Even before the current presidential election cycle began, the conventional wisdom was that the 2012 race to the White House would boil down to one issue and one issue only: the economy. The consensus among the political class all along has been that President Obama’s reelection would depend on convincing enough voters that the American economy, in the midst of one of the slowest recoveries in history, has finally turned the corner.
And on that all-important issue, the US president may have, at long last, crossed the reelection threshold. The official monthly jobs report, released on October 5, revealed that for the first time under the Obama presidency, the nation’s unemployment rate has gone below 8%.
The jobless rate in September was 7.8%, 0.3 percentage point below the August mark, according to the Bureau of Labour Statistics, an agency within the Department of Labour that keeps track of the employment figures.
The figure 7.8% is important because that was the unemployment rate in the United States when Obama took office in January 2009. Bringing it down to that level has been one of his campaign’s stated goals. It also advances a key White House argument that the administration’s policies — such as the bailout of the US auto industry and pumping of hundreds billions of dollars into the economy through stimulus packages — are working and a change of guard at this stage would have a disastrous effect on the economy that is now back on the growth track.
Obama was quick to remind the voters the same the day the report came out. “It is a reminder that this country has come too far to turn back now,” he told voters at a campaign stop in the swing state of Virginia.
The report is also significant for the president from a historical perspective. In the post-Great Depression era, no president has ever been reelected with unemployment rate hovering above 8%.
Among the many economic indicators, the job market has been one of the few areas that have been underperforming since the current recovery began. The consistently high jobless rate so far during the recovery had economists dubbing it as a “jobless recovery”. The US stock market, on the other hand, has performed remarkably well during the Obama presidency. “Since Obama’s inauguration on January 20, 2009, all three major US stock indexes are up more than 60%,” according to CNBC. “The Nasdaq Composite alone has soared a whopping 105%.”
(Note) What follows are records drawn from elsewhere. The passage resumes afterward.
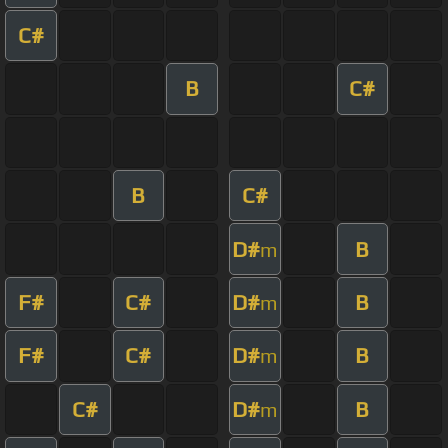
C#
B
C#
B
C#
D#
B
m
F#
C#
D#
B
m
F#
C#
D#
B
m
C#
D#
B
m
In the short run, the jobs report provided the president’s campaign a much-needed boost the day after his widely panned debate performance. The debate had given Mitt Romney a lifeline and led to a tightening of the race in polls across the nation.
Peggy Hackney, an analyst with New York University, has examined the body language of Barack Obama & Mitt Romney in speeches and debates. Here’s are some signature gestures that they use.
The job report’s impact on the election process was also evident immediately. A number of Republicans, led by luminaries such as former General Electric CEO Jack Welch, questioned whether the unemployment data was tampered to benefit the president’s campaign. It also forced Romney to alter one of his favourite stump speech attack lines — that Obama has presided over 8% unemployment rate for 43 straight months.
The debate and the jobs report demonstrate the fluidity of this election. The race to the White House is a marathon not a sprint. The winner needs to have done the proper preparation, staying power, and the tenacity to deal with adversity when it comes along.